Wednesday, February 24, 2016

No Bill Gates, We Don’t Need ‘Energy Miracles’ to Solve Climate Change - by Joe Romm

Bill Gates (Credit: Shutterstock) Click to Enlarge.
For six years, Bill Gates has been arguing that we need “energy miracles” to avoid catastrophic climate change.  For six years, he has been wrong.

In fact, Gates is more wrong now than he was in 2010. Why?  Because in the last six years, we have seen that aggressive deployment of clean energy technology driven by government policies has — as was predicted — led to precisely the kind of game-changing cost-slashing innovation that Gates mistakenly thinks happens primarily from basic energy research and development (R&D).
Significantly, “the time of break-even [when an energy technology becomes competitive in the marketplace] depends on deployment rates, which the decision-maker can influence through policy,” as the International Energy Agency explained in great detail way back in 2000 in its report, “Experience Curves for Energy Technology Policy.”  Here is the key conclusion:
“… for major technologies such as photovoltaics, wind power, biomass, or heat pumps, resources provided through the market dominate the learning investments. Government deployment programmes may still be needed to stimulate these investments.”
What is particularly ironic about Gates’ mistaken energy-miracle-centered strategy, as I’ll discuss at the end, is that it is the exact opposite of the deployment-driven innovation strategy Gates himself used to make Microsoft a software giant and to make personal computers the “miracle” that Gates calls them today.
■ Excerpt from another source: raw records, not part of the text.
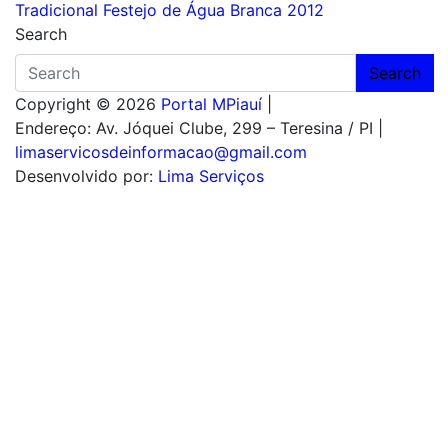
de
Tradicional Festejo de Água Branca 2012
Post
Search
Search
Copyright © 2026
Portal MPiauí
|
Endereço:
Av. Jóquei Clube, 299 – Teresina / PI
|
limaservicosdeinformacao@gmail.com
Desenvolvido por:
Lima Serviços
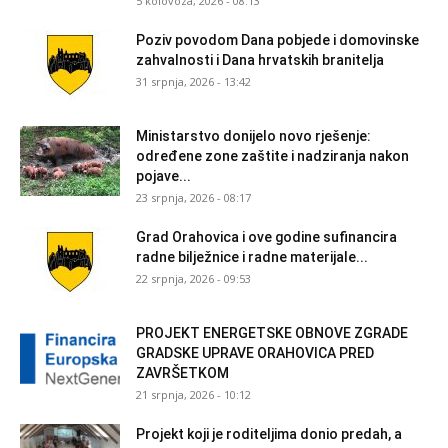
5 kolovoza, 2026 - 08:13
Poziv povodom Dana pobjede i domovinske
zahvalnosti i Dana hrvatskih branitelja
31 srpnja, 2026 - 13:42
Ministarstvo donijelo novo rješenje:
određene zone zaštite i nadziranja nakon
pojave...
23 srpnja, 2026 - 08:17
Grad Orahovica i ove godine sufinancira
radne bilježnice i radne materijale...
22 srpnja, 2026 - 09:53
PROJEKT ENERGETSKE OBNOVE ZGRADE
GRADSKE UPRAVE ORAHOVICA PRED
ZAVRŠETKOM
21 srpnja, 2026 - 10:12
Projekt koji je roditeljima donio predah, a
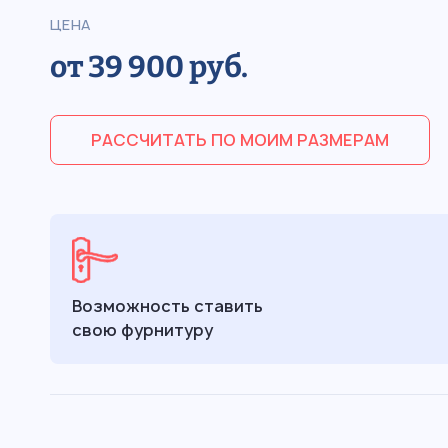
ЦЕНА
от 39 900 руб.
РАССЧИТАТЬ ПО МОИМ РАЗМЕРАМ
Возможность ставить
свою фурнитуру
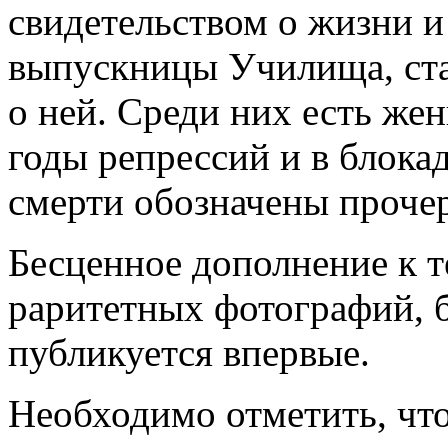
свидетельством о жизни и
выпускницы Училища, ста
о ней. Среди них есть же
годы репрессий и в блока
смерти обозначены проче
Бесценное дополнение к 
раритетных фотографий, 
публикуется впервые.
Необходимо отметить, чт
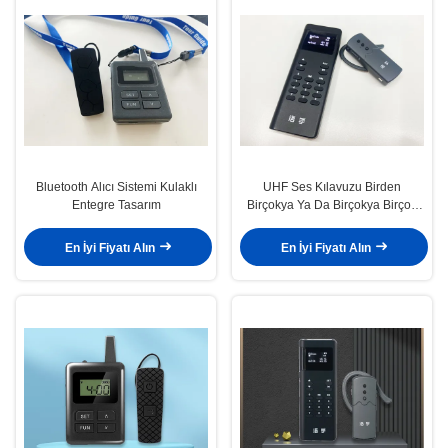
Bluetooth Alıcı Sistemi Kulaklı
UHF Ses Kılavuzu Birden
Entegre Tasarım
Birçokya Ya Da Birçokya Birçok
Açıklamayı Destekler
En İyi Fiyatı Alın
En İyi Fiyatı Alın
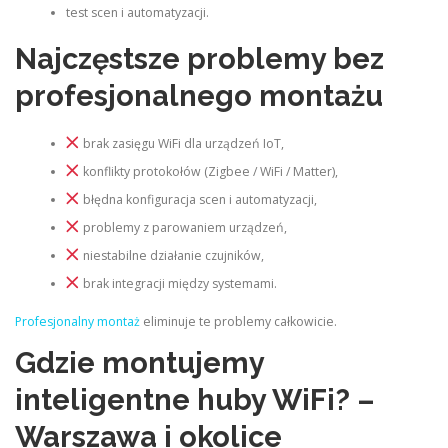
test scen i automatyzacji.
Najczęstsze problemy bez
profesjonalnego montażu
brak zasięgu WiFi dla urządzeń IoT,
konflikty protokołów (Zigbee / WiFi / Matter),
błędna konfiguracja scen i automatyzacji,
problemy z parowaniem urządzeń,
niestabilne działanie czujników,
brak integracji między systemami.
Profesjonalny montaż
eliminuje te problemy całkowicie.
Gdzie montujemy
inteligentne huby WiFi? –
Warszawa i okolice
Indeed, my criticism last year of Gates’ big new breakthrough energy technology fund was not that it was a total waste of money.  It isn’t.  Rather, it simply isn’t close to the optimal use of his money given his stated goal of avoiding catastrophic warming and getting lower-cost low carbon technologies into the marketplace as fast as possible.
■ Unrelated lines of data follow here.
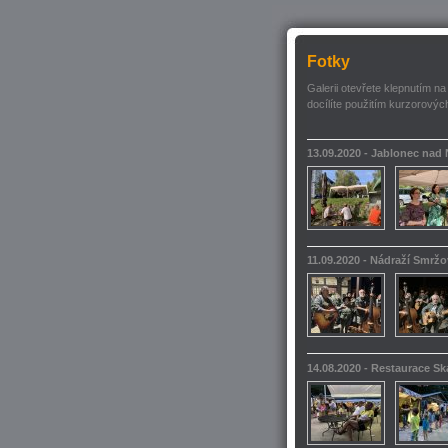
Fotky
Galerii otevřete klepnutím na
docílíte použitím kurzorových
13.09.2020 - Jablonec nad
11.09.2020 - Nádraží Smrž
14.08.2020 - Restaurace S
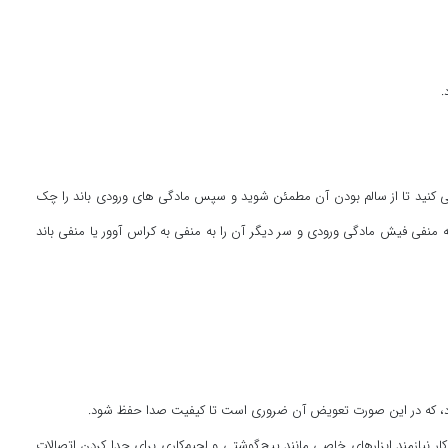
.
ررسی کنید تا از سالم بودن آن مطمئن شوید و سپس مادگی های ورودی باند را چک
 به منفی فیش مادگی ورودی و سر دیگر آن را به منفی به کراس آوور یا منفی باند
ی شود، که در این صورت تعویض آن ضروری است تا کیفیت صدا حفظ شود.
 کار نیازمند ابزارهای خاصی مانند پیچ‌گوشتی و لحیم‌کاری برای جدا کردن اتصالات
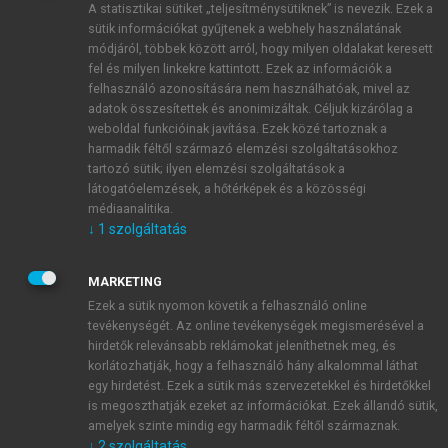
A statisztikai sütiket „teljesítménysütiknek” is nevezik. Ezek a
sütik információkat gyűjtenek a webhely használatának
módjáról, többek között arról, hogy milyen oldalakat keresett
ÚJ FIÓK LÉTREHOZÁSA
fel és milyen linkekre kattintott. Ezek az információk a
1 óra díjmentes hozzáférés
felhasználó azonosítására nem használhatóak, mivel az
adatok összesítettek és anonimizáltak. Céljuk kizárólag a
weboldal funkcióinak javítása. Ezek közé tartoznak a
E-MAIL-CÍM
harmadik féltől származó elemzési szolgáltatásokhoz
tartozó sütik; ilyen elemzési szolgáltatások a
látogatóelemzések, a hőtérképek és a közösségi
NÉV
médiaanalitika.
↓
1
szolgáltatás
JELSZÓ
MARKETING
Ezek a sütik nyomon követik a felhasználó online
tevékenységét. Az online tevékenységek megismerésével a
JELSZÓ ÚJRA
hirdetők relevánsabb reklámokat jeleníthetnek meg, és
korlátozhatják, hogy a felhasználó hány alkalommal láthat
egy hirdetést. Ezek a sütik más szervezetekkel és hirdetőkkel
is megoszthatják ezeket az információkat. Ezek állandó sütik,
Kérek értesítést a MeRSZ újdonságairól, akcióiról.
amelyek szinte mindig egy harmadik féltől származnak.
↓
2
szolgáltatás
To Gates’ credit he is, at least, going beyond mere talk to actually putting up some money to do the basic energy R&D he thinks is so crucial.  Working with other billionaires, Gates has created a new multibillion-dollar “Breakthrough Energy Coalition.”  As I wrote at the time, while a boost in cleantech R&D funding is always welcome, what is most needed now is money for accelerated deployment and project financing of technologies that are now market-ready.  Low or zero-interest loans and loan guarantees can leverage money 50-to-1 (since default rates are 2 percent or less). With $2 billion, you could create a $100 billion revolving fund for backing clean tech projects — which is getting to the scale of investment we need.

The key points are that:
  • The world needs about 100 times as much money for deployment of carbon-free energy as it does for R&D right now;
  • Key developing countries like India are making decisions about building coal vs. carbon-free power right now that could lock in carbon pollution for decades; and
  • Genuine technology breakthroughs are exceedingly rare in the energy arena and generally take decades and vast resources to deploy once they do make it to market.
Moreover, no one I know of is saying that increased R&D isn’t useful or even very important.  We are saying that it isn’t the best use of his money — and that if we don’t vastly expand deployment now, all the R&D in the world is not going to come to fruition in time to avoid catastrophic global warming.
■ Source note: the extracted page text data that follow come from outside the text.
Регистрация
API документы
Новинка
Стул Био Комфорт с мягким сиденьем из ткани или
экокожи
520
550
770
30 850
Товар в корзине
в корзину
Let me quote two people who know a lot more about this than Gates does.  According to Alexander MacDonald, co-lead author of a major new NOAA study and recently retired director of NOAA’s Earth System Research Laboratory, “our research shows a transition to a reliable, low-carbon, electrical generation and transmission system can be accomplished with commercially available technology and within 15 years.”  Similarly, the lead energy specialist at the World Bank, Morgan Bazilian, told Bloomberg after 20 years studying this issue, “Very high levels of variable renewable energy can be accommodated both technically and at low cost.”